*What this task involves*: Beginning with the first entry, restate the data word for word and leave out the images.

Dataset entries
↓

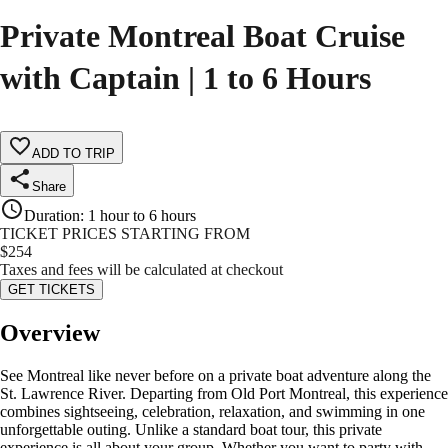
Private Montreal Boat Cruise
with Captain | 1 to 6 Hours
ADD TO TRIP
Share
Duration
:
1 hour to 6 hours
TICKET PRICES STARTING FROM
$
254
Taxes and fees will be calculated at checkout
GET TICKETS
Overview
See Montreal like never before on a private boat adventure along the
St. Lawrence River. Departing from Old Port Montreal, this experience
combines sightseeing, celebration, relaxation, and swimming in one
unforgettable outing. Unlike a standard boat tour, this private
experience is all about your group. Whether you want to party with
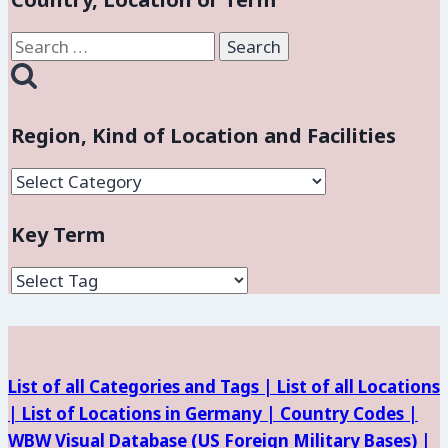
Search
for:
Region, Kind of Location and Facilities
Region,
Kind
Key Term
of
Location
and
Facilities
List of all Categories and Tags |
List of all Locations
|
List of Locations in Germany |
Country Codes |
WBW Visual Database (
US Foreign Military Bases) |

↑

*Solved problem*:
Private Montreal Boat Cruise
with Captain | 1 to 6 Hours
ADD TO TRIP
Share
Duration
:
1 hour to 6 hours
TICKET PRICES STARTING FROM
$
254
Taxes and fees will be calculated at checkout
GET TICKETS
Overview
See Montreal like never before on a private boat adventure along the
St. Lawrence River. Departing from Old Port Montreal, this experience
combines sightseeing, celebration, relaxation, and swimming in one
unforgettable outing. Unlike a standard boat tour, this private
experience is all about your group. Whether you want to party with
Search
for:
Region, Kind of Location and Facilities
Region,
Kind
Key Term
of
Location
and
Facilities
List of all Categories and Tags |
List of all Locations
|
List of Locations in Germany |
Country Codes |
WBW Visual Database (
US Foreign Military Bases) |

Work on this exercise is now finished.